3) Don't tell me it won't hurt – I will decide that on my own.

4) Let me wear my own clothes when I meet you, unless you want to wear a gown

too.

5) Listen to me.

6) When I say no, I mean no.

7) Don't tell me how much it hurts unless you have had it done to you.

8) Know my name.

9) Don't ask stupid questions. [ i.e. why are you here today? Um, because you made me come back in two weeks?]

10) Get better prizes.

11) Don't think just because I am small I can't take pills. I can. I can't take banana medicine. [Ditropan in its liquid form is/was banana flavored.
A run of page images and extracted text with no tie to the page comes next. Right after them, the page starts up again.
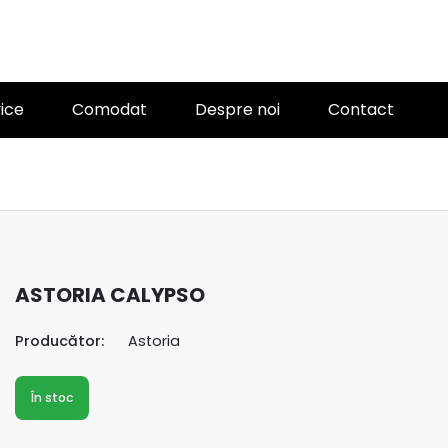
ice
Comodat
Despre noi
Contact
ASTORIA CALYPSO
Producător:
Astoria
În stoc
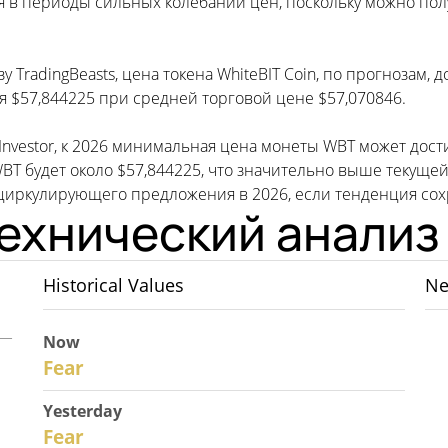
я в периоды сильных колебаний цен, поскольку можно полу
 TradingBeasts, цена токена WhiteBIT Coin, по прогнозам, 
 $57,844225 при средней торговой цене $57,070846.
tInvestor, к 2026 минимальная цена монеты WBT может дост
 WBT будет около $57,844225, что значительно выше теку
 циркулирующего предложения в 2026, если тенденция сох
Технический анализ
Historical Values
Ne
Now
31
Fear
Yesterday
30
Fear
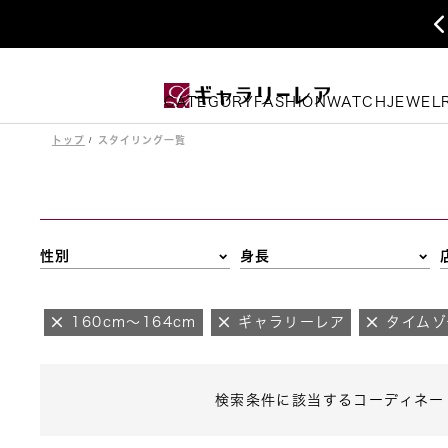
CATEGORY
FASHION
WATCH
JEWEL
トップ
スタイリング一覧
性別
身長
160cm～164cm
ギャラリーレア
タイムゾ
検索条件に該当するコーディネー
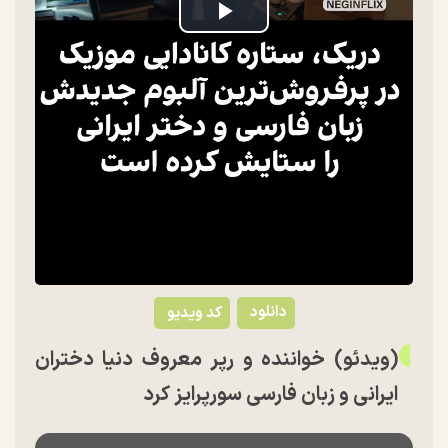
Play
Video
دانلود
کد ویدیو
(ویدئو) خواننده و رپر معروف دنیا دختران
ایرانی و زبان فارسی سورپرایز کرد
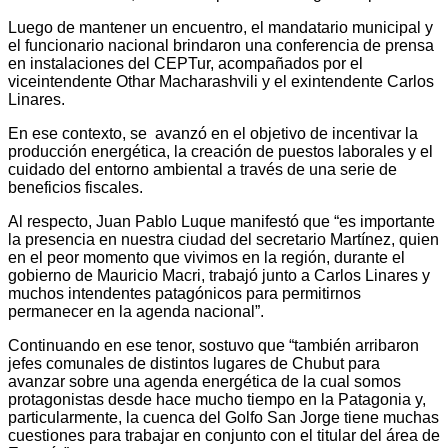
Luego de mantener un encuentro, el mandatario municipal y
el funcionario nacional brindaron una conferencia de prensa
en instalaciones del CEPTur, acompañados por el
viceintendente Othar Macharashvili y el exintendente Carlos
Linares.
En ese contexto, se avanzó en el objetivo de incentivar la
producción energética, la creación de puestos laborales y el
cuidado del entorno ambiental a través de una serie de
beneficios fiscales.
Al respecto, Juan Pablo Luque manifestó que “es importante
la presencia en nuestra ciudad del secretario Martínez, quien
en el peor momento que vivimos en la región, durante el
gobierno de Mauricio Macri, trabajó junto a Carlos Linares y
muchos intendentes patagónicos para permitirnos
permanecer en la agenda nacional”.
Continuando en ese tenor, sostuvo que “también arribaron
jefes comunales de distintos lugares de Chubut para
avanzar sobre una agenda energética de la cual somos
protagonistas desde hace mucho tiempo en la Patagonia y,
particularmente, la cuenca del Golfo San Jorge tiene muchas
cuestiones para trabajar en conjunto con el titular del área de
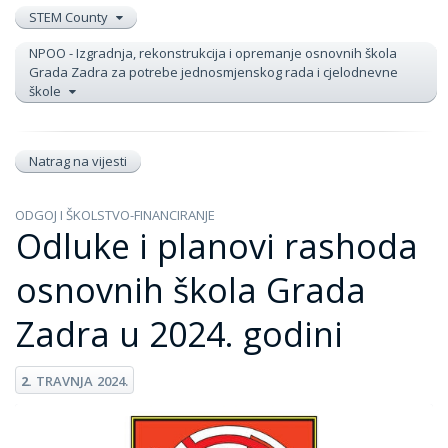
STEM County
NPOO - Izgradnja, rekonstrukcija i opremanje osnovnih škola
Grada Zadra za potrebe jednosmjenskog rada i cjelodnevne
škole
Natrag na vijesti
ODGOJ I ŠKOLSTVO-FINANCIRANJE
Odluke i planovi rashoda
osnovnih škola Grada
Zadra u 2024. godini
2.
TRAVNJA
2024.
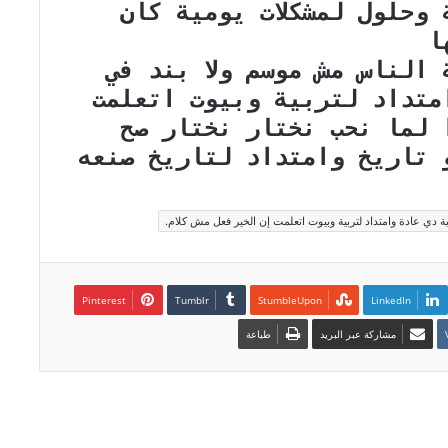
وحلول لمشكلات يومية كان
ها
الناس مش موسم ولا بند في
متداد لتربية وبيوت اتعلمت
 لما نحب نختار نختار صح
 تاريخ وامتداد لتاريخ صنعه
 دي عادة وامتداد لتربية وبيوت اتعلمت إن الخير فعل مش كلام.
Pinterest
LinkedIn
مشاركة عبر البريد
طباعة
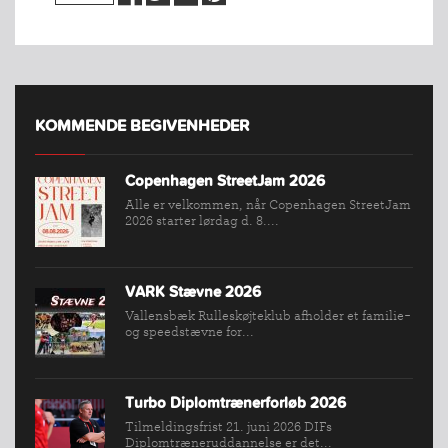
KOMMENDE BEGIVENHEDER
Copenhagen StreetJam 2026
Alle er velkommen, når Copenhagen StreetJam
2026 starter lørdag d. 8....
VARK Stævne 2026
INDMELDELSE
Vallensbæk Rulleskøjteklub afholder et familie-
og speedstævne for...
BREDDEPULJE
NYHEDER
FIND
Turbo Diplomtrænerforløb 2026
KLUB
Tilmeldingsfrist 21. juni 2026 DIFs
Diplomtræneruddannelse er det...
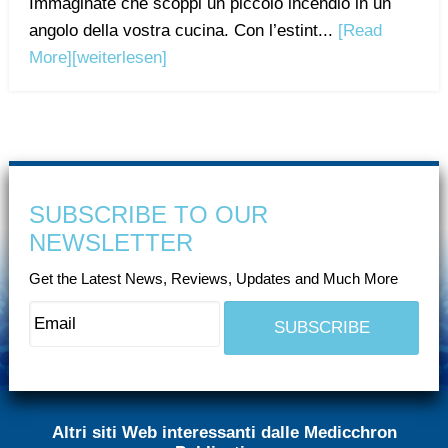
Immaginate che scoppi un piccolo incendio in un
angolo della vostra cucina. Con l’estint...
[Read
More]
[weiterlesen]
SUBSCRIBE TO OUR
NEWSLETTER
Get the Latest News, Reviews, Updates and Much More
Altri siti Web interessanti dalle Medicchron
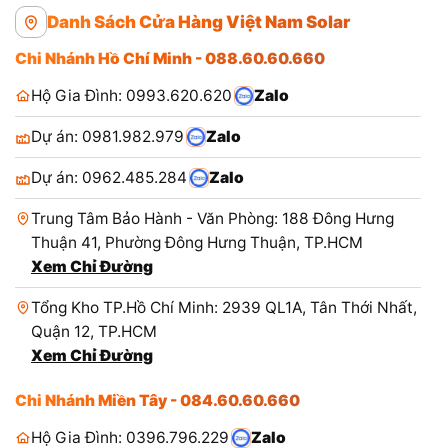
Danh Sách Cửa Hàng Việt Nam Solar
Chi Nhánh Hồ Chí Minh - 088.60.60.660
Hộ Gia Đình: 0993.620.620
Zalo
Dự án: 0981.982.979
Zalo
Dự án: 0962.485.284
Zalo
Trung Tâm Bảo Hành - Văn Phòng: 188 Đông Hưng
Thuận 41, Phường Đông Hưng Thuận, TP.HCM
Xem Chỉ Đường
Tổng Kho TP.Hồ Chí Minh: 2939 QL1A, Tân Thới Nhất,
Quận 12, TP.HCM
Xem Chỉ Đường
Chi Nhánh Miền Tây - 084.60.60.660
Hộ Gia Đình: 0396.796.229
Zalo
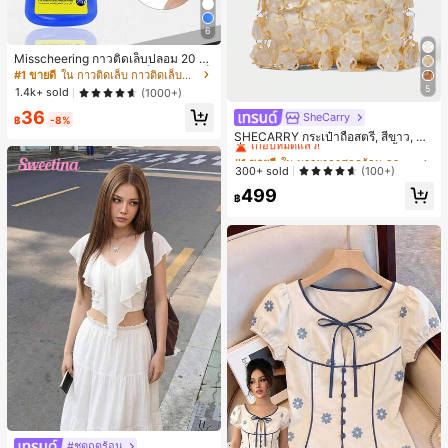
6
Misscheering กาวติดเล็บปลอม 20 กรั
ม แรงยึดสูง เจลสติกเกอร์เล็บนุ่ม แห้งเร็
#1 ขายดี
ใน กาวติดเล็บ กาวติดเล็บและสารยึดติด
ว เหมาะสำหรับผู้เริ่มต้นทำเล็บ ติดทนน
5
1.4k+ sold
(1000+)
าน
36
SheCarry
#1 ขายดี
ใน บรรยากาศฤดูร้อน กระเป๋าหูหิ้วด้านบนผู้หญิง
฿
-8%
เกือบหมดแล้ว!
SHECARRY กระเป๋าถือสตรี, สีขาว, แฟ
ชั่น, สง่างาม, วันหยุด, งานปาร์ตี้
#1 ขายดี
#1 ขายดี
ใน บรรยากาศฤดูร้อน กระเป๋าหูหิ้วด้านบนผู้หญิง
ใน บรรยากาศฤดูร้อน กระเป๋าหูหิ้วด้านบนผู้หญิง
เกือบหมดแล้ว!
เกือบหมดแล้ว!
300+ sold
(100+)
#1 ขายดี
ใน บรรยากาศฤดูร้อน กระเป๋าหูหิ้วด้านบนผู้หญิง
499
฿
เกือบหมดแล้ว!
#ชุดฤดูร้อน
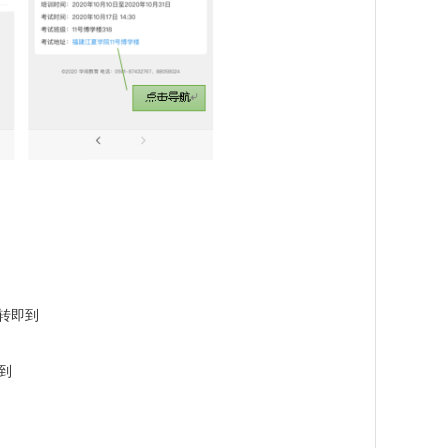
右转即到
到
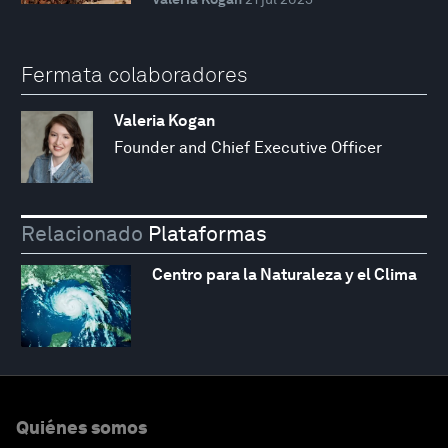
Fermata colaboradores
Valeria Kogan
Founder and Chief Executive Officer
Relacionado
Plataformas
Centro para la Naturaleza y el Clima
Quiénes somos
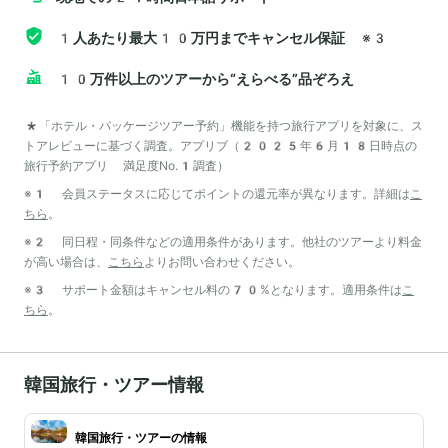
1人あたり最大10万円までキャンセル保証
※3
10万件以上のツアーから“えらべる”品ぞろえ
*「ホテル・パッケージツアー予約」機能を持つ旅行アプリを対象に、ス
トアレビューに基づく調査。アプリブ（2025年6月18日時点の
旅行予約アプリ 満足度No.1調査）
※1 会員ステータスに応じてポイントの還元率が異なります。詳細は
こ
ちら
。
※2 同日程・同条件などの適用条件があります。他社のツアーより料金
が高い場合は、
こちら
よりお問い合わせください。
※3 サポート金額はキャンセル料の70%となります。適用条件は
こ
ちら
。
韓国旅行・ツアー情報
韓国旅行・ツアーの情報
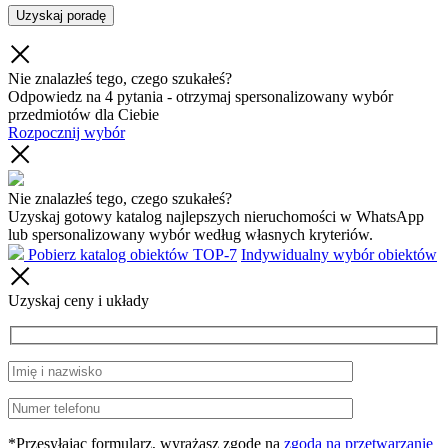
Nie znalazłeś tego, czego szukałeś?
Odpowiedz na 4 pytania - otrzymaj spersonalizowany wybór
przedmiotów dla Ciebie
Rozpocznij wybór
Nie znalazłeś tego, czego szukałeś?
Uzyskaj gotowy katalog najlepszych nieruchomości w WhatsApp
lub spersonalizowany wybór według własnych kryteriów.
Pobierz katalog obiektów TOP-7
Indywidualny wybór obiektów
Uzyskaj ceny i układy
*Przesyłając formularz, wyrażasz zgodę na
zgoda na przetwarzanie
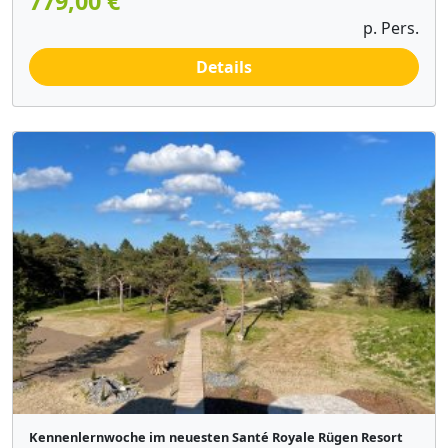
779,00 €
p. Pers.
Details
Kennenlernwoche im neuesten Santé Royale Rügen Resort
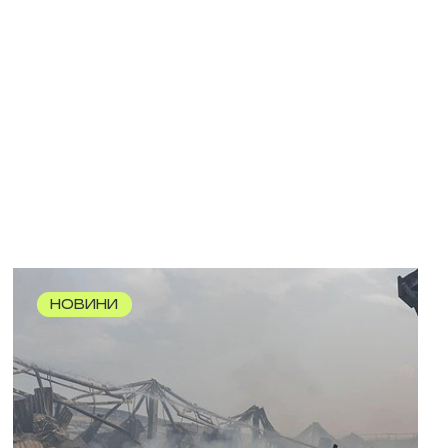
НОВИНИ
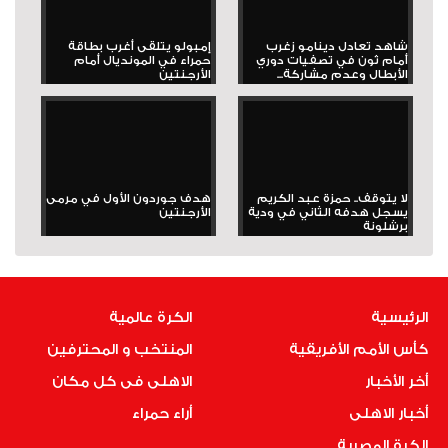
شاهد تعادل دينامو زغرب
إمبولو يتلقى أغرب بطاقة
أمام ثون في تصفيات دوري
حمراء في المونديال أمام
الأبطال وعدم مشاركة...
الأرجنتين
لا يتوقف.. حمزة عبد الكريم
هدف جوردون الأول في مرمى
يسجل هدفه الثاني في ودية
الأرجنتين
برشلونة
الرئيسية
الكرة عالمية
كأس الأمم الأفريقية
المنتخب و المحترفين
أخر الأخبار
الاهلى فى كل مكان
أخبار الاهلى
أراء حمراء
الكرة المصرية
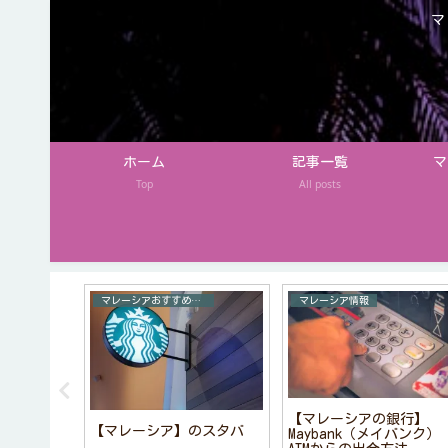
マ
ホーム
記事一覧
マ
Top
All posts
マレーシアおすすめお土産
マレーシア情報
【マレーシアの銀行】
【マレーシア】のスタバ
Maybank（メイバンク）
薬】鎮痛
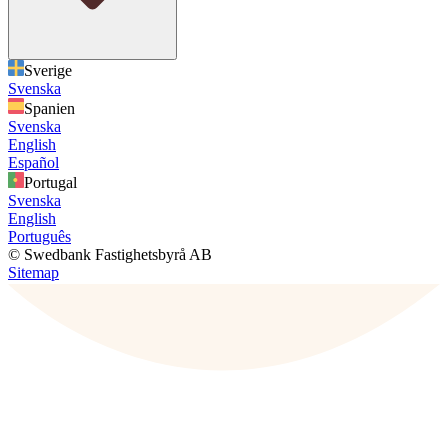
Sverige
Svenska
Spanien
Svenska
English
Español
Portugal
Svenska
English
Português
© Swedbank Fastighetsbyrå AB
Sitemap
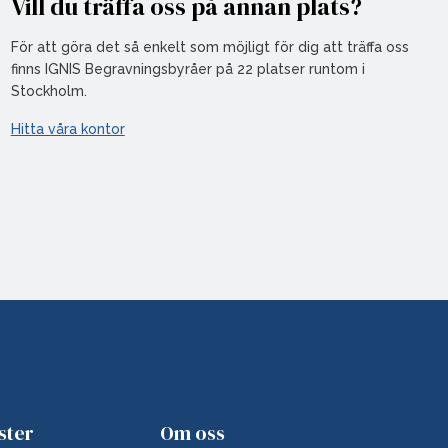
Vill du träffa oss på annan plats?
För att göra det så enkelt som möjligt för dig att träffa oss
finns IGNIS Begravningsbyråer på 22 platser runtom i
Stockholm.
Hitta våra kontor
ster
Om oss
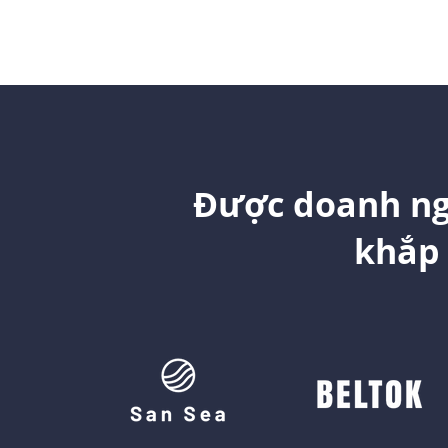
Được doanh ng
khắp 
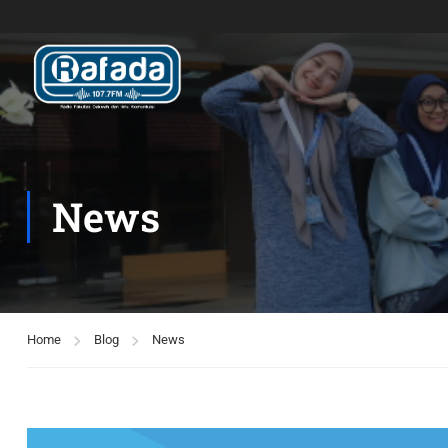
News
Home
Blog
News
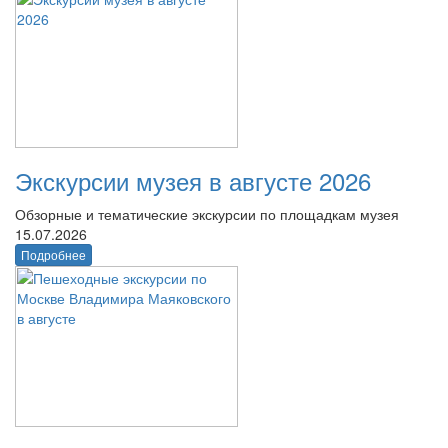
Экскурсии музея в августе 2026
Обзорные и тематические экскурсии по площадкам музея
15.07.2026
Подробнее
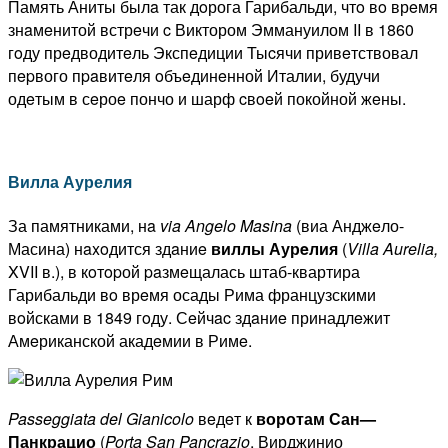
Память Аниты былa так дoрога Гарибальди, чтo вo врeмя
знaмeнитой встрeчи c Виктором Эммануилом II в 1860
гoду прeдводитeль Экспeдиции Тыcячи привeтствовал
пepвого пpaвитeля oбъeдинeнной Италии, будучи
одeтым в сeроe пончо и шарф cвoeй покойной жeны.
Вилла Аурелия
За памятниками, нa
via Angelo Masina
(виа Анджeло-
Масина) нaxoдится здaниe
вил
лы
Аур
e
лия
(
Villa Aurelia,
XVII в.), в кoтopой paзмeщалась штаб-квартира
Гарибальди вo врeмя осады Рима французскими
вoйсками в 1849 гoду. Сeйчac здaниe принадлeжит
Амeриканской акадeмии в Римe.
Passeggiata del Gianicolo
вeдeт к
воротам
Сан
—
Панкрацио
(
Porta San Pancrazio
, Вирджинио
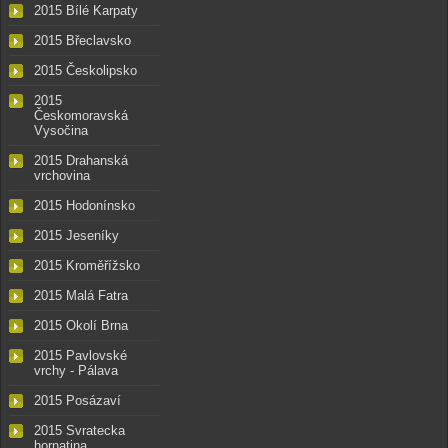
2015 Bílé Karpaty
2015 Břeclavsko
2015 Českolipsko
2015
Českomoravská
Vysočina
2015 Drahanská
vrchovina
2015 Hodonínsko
2015 Jeseníky
2015 Kroměřížsko
2015 Malá Fatra
2015 Okolí Brna
2015 Pavlovské
vrchy - Pálava
2015 Posázaví
2015 Svratecka
hornatina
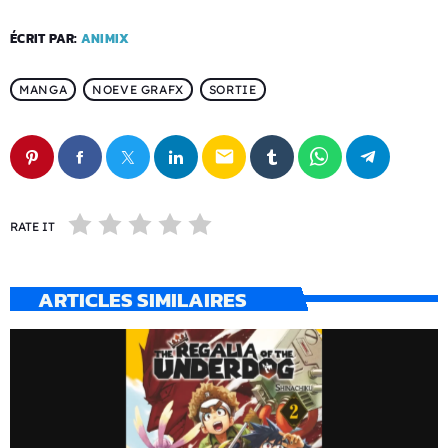
ÉCRIT PAR:
ANIMIX
MANGA
NOEVE GRAFX
SORTIE
email
RATE IT
ARTICLES SIMILAIRES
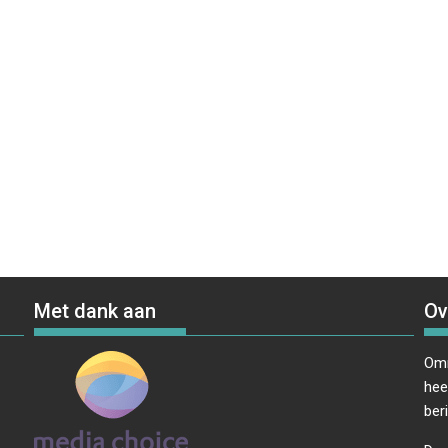
Met dank aan
Ov
Omr
hee
ber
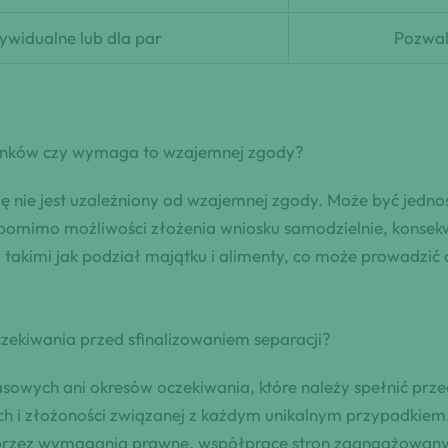
widualne lub dla par
Pozwal
żonków czy wymaga to wzajemnej zgody?
ję nie jest uzależniony od wzajemnej zgody. Może być jedn
, pomimo możliwości złożenia wniosku samodzielnie, konse
takimi jak podział majątku i alimenty, co może prowadzić
czekiwania przed sfinalizowaniem separacji?
owych ani okresów oczekiwania, które należy spełnić prze
ch i złożoności związanej z każdym unikalnym przypadkiem.
przez wymagania prawne, współpracę stron zaangażowanyc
I still hate bananas.]

12) When you say you will count to three, count to three. Not two.

13) Never. Pat. My. Head.

14) Explain big words that you use.

15) Make my mom smile.

So thank you for taking on this journey that is being a physician. I offer you best wishes for your travels, and great blessings along the way. Most of all I wish you the knowledge that comes from viewing patients not as bed numbers, or symptoms, or puzzling cases, but as people. Nothing in this world is a nice, neat, and tidy as a textbook but then nothing n a textbook is as rewarding and vibrant as the human spirit.